Journal Journal: Beat to death for "probably" and "maybe"
I have this annoying colleague at work who always tries to push his way of doing things and his agendas to everyone, despite the fact that there might be better ways and that sometimes his views present a stark contrast with basic common sense. Sometimes he will object loudly about some "crap" another developer landed into the source control --say, a minor code duplication that was forgotten to refactor away. Other times he would do, in the midst of the pre-release craze, do a code review nobody has asked for and press on you that you are guilty, even if there is a bug in the bugtracker about exactly, and it was prioritized waaay down the schedule.
Another way in which he manages to successfully annoy everyone is his universal approach to regressions sometimes popping in. Sometimes you refactor the code and there is some dependency on old behavior left. Say, some reliance on a global variable that was weeded away, or on specific buggy behavior of an old function which not only calculated the value it had to, but changed the state of the world in a most unpredictable, but really useful to that little piece of code way. So you check in and after an hour the QA girl comes to you, like, there's bug that was fixed long ago popping up again. That colleague has only one solution to such problems: revert. A week's worth of work? Never mind! Reverting, because previous version was horrible but it worked. Explanations about what were the forces that made us refactor the code, go unheard. "You just keep on creating problems, when everything was OK," he keeps saying. Especially if that was me refactoring his code --which I suspect to be the main reason.

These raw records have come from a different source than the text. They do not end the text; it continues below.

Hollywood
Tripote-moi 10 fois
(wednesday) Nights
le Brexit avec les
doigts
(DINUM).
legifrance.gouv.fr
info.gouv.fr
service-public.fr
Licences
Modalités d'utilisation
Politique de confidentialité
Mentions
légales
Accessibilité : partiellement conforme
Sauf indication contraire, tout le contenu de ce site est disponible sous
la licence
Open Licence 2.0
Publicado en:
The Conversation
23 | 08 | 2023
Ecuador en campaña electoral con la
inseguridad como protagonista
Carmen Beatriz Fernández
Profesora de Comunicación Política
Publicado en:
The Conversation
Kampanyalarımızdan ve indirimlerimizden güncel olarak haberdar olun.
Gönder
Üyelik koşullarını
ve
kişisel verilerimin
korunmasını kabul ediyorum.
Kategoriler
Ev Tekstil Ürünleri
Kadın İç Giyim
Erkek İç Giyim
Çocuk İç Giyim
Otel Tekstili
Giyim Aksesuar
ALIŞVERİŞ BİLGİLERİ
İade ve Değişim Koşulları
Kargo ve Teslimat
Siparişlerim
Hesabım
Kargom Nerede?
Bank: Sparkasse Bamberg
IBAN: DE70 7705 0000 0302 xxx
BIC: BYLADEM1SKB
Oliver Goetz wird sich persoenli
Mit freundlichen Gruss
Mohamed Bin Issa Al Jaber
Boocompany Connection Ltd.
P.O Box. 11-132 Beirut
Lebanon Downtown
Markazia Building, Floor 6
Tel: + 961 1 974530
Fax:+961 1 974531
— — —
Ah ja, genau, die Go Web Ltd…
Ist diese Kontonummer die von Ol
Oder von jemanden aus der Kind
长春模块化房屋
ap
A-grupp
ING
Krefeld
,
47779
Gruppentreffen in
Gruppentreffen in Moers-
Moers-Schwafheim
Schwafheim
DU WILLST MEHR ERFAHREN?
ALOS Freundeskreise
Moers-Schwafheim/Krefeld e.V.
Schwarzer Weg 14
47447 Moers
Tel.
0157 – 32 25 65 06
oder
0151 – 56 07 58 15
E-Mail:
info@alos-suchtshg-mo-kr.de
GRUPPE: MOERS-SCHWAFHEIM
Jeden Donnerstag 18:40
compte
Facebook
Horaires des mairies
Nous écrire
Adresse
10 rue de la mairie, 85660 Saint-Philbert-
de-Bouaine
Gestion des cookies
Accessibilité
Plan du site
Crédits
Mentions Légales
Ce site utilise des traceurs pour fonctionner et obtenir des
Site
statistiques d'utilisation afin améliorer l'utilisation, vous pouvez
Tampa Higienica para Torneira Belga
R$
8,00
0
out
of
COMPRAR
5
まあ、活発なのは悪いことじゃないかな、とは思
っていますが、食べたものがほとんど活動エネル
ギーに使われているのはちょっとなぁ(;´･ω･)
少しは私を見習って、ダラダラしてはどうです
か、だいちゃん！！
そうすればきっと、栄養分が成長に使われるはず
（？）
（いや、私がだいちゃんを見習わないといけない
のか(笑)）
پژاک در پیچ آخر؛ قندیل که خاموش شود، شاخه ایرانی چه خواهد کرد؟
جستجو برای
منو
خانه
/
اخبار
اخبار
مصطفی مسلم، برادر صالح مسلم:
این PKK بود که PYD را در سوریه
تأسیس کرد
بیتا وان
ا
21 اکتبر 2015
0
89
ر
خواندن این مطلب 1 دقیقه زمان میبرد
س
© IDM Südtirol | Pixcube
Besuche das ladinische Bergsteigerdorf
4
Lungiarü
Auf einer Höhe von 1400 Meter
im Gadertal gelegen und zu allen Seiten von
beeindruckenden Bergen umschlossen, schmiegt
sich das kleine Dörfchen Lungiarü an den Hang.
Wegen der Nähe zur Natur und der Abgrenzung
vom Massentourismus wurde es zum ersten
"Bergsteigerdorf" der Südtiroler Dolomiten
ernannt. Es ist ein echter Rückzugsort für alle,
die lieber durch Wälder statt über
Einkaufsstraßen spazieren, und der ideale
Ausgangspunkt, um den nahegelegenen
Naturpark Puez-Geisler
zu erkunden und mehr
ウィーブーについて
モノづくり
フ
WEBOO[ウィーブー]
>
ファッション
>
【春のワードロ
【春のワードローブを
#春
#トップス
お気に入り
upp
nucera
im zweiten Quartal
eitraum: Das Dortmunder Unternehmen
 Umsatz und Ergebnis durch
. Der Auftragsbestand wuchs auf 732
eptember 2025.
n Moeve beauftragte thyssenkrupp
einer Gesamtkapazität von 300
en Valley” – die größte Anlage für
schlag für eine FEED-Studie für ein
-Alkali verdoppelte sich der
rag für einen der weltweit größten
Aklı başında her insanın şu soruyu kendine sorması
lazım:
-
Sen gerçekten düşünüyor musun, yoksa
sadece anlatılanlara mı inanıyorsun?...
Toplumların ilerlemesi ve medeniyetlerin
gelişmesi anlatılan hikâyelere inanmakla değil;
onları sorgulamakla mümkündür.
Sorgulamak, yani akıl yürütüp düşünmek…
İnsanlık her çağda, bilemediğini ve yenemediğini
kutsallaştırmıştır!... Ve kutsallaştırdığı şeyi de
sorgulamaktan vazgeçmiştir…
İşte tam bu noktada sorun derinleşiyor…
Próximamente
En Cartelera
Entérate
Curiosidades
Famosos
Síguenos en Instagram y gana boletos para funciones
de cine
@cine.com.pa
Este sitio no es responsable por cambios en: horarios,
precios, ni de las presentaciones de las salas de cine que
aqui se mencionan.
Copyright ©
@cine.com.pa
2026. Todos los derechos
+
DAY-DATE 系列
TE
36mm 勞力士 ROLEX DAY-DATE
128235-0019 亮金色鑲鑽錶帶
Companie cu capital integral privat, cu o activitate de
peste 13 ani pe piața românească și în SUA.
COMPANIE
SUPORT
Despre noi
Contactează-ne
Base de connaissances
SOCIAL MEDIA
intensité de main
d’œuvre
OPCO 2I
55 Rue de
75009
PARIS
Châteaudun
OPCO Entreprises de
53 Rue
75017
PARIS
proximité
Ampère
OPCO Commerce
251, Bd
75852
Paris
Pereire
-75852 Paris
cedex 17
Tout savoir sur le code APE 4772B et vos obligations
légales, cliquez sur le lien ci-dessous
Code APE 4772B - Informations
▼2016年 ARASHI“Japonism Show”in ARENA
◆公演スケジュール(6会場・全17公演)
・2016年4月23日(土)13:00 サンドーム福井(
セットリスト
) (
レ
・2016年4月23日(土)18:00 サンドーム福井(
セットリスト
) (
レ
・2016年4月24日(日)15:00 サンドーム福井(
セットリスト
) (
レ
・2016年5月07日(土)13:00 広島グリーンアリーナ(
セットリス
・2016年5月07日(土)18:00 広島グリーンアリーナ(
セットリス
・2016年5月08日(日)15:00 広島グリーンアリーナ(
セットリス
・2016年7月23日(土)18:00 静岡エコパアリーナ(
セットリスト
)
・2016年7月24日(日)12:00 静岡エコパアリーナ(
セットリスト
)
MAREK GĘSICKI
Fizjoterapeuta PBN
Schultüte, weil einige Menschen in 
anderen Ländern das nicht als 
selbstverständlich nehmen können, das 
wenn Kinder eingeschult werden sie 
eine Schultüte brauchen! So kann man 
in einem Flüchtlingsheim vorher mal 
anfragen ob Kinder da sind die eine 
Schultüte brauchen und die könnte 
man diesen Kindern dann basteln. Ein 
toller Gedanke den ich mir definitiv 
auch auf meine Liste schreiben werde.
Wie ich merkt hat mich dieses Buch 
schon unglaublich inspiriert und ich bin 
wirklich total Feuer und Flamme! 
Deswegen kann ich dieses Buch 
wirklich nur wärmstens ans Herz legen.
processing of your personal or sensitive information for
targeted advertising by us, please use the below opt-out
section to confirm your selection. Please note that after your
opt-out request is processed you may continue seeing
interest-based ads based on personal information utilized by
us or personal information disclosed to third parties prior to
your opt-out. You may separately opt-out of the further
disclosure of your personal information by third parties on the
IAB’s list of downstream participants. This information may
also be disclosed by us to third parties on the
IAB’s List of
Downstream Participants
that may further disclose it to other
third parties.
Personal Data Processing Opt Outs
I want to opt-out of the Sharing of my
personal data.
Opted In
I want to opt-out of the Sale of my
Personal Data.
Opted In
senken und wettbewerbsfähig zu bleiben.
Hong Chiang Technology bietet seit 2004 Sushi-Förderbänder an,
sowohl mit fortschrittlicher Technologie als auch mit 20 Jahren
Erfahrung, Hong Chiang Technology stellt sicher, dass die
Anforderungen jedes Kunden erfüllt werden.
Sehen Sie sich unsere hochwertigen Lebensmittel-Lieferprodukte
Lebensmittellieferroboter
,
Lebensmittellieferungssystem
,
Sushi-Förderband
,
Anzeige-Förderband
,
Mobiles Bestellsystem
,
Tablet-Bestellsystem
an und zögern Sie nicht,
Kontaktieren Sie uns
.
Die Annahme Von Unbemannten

But this is not what I exactly hate. This is what I merely dislike. What I started to hate about people is when they try to push an idea on you, or get you to do something, but they lack foundation when questioned why. Why do you think I'm wrong? --Because I feel that maybe if someone probably ever tries to whizbang the foobar feature this way, it's theoretically possible that wimwam widget will get it wrong or there would be major slowdowns, and my code was working anyway.
Damn it. To test those assertions is 10 minutes more for him. To actually test and come up with some real experiment data. Just ass-umptions don't mean anything. Instead he chooses to brainwash others for hours, insisting on how right is he and how wrong are others.
I really hate this. If you ever hear from someone a speech laden with all those "maybes", "probablies" and "theoreticallies" crap in the context of software development, please do this planet a favor, take a shovel and hack that someone to red jelly. He must have been a prick, anyway.